Collected data:
Segment Open

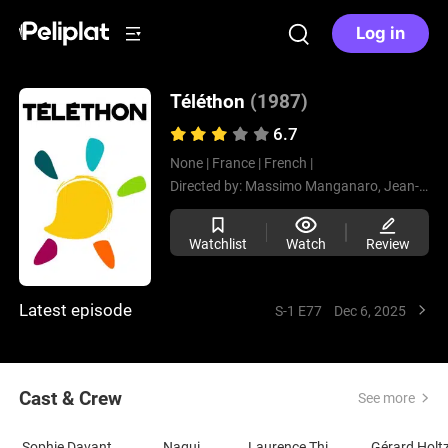
Log in
Téléthon
(1987)
6.7
None |
France |
French |
Directed by:
Massimo Manganaro,
Jean-Pierre Spiero,
Watchlist
Watch
Review
Latest episode
S-1 E77
Dec 6, 2025
Cast & Crew
See more
Sophie Davant
Nagui
Laurence Thiennot-Herment
Gérard Holt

Segment Closed

=== Problem requirements ===
Each of the lines above should be transcribed exactly; no image is to be copied.

=== Exercise solution ===
Log in
Téléthon
(1987)
6.7
None |
France |
French |
Directed by:
Massimo Manganaro,
Jean-Pierre Spiero,
Watchlist
Watch
Review
Latest episode
S-1 E77
Dec 6, 2025
Cast & Crew
See more
Sophie Davant
Nagui
Laurence Thiennot-Herment
Gérard Holt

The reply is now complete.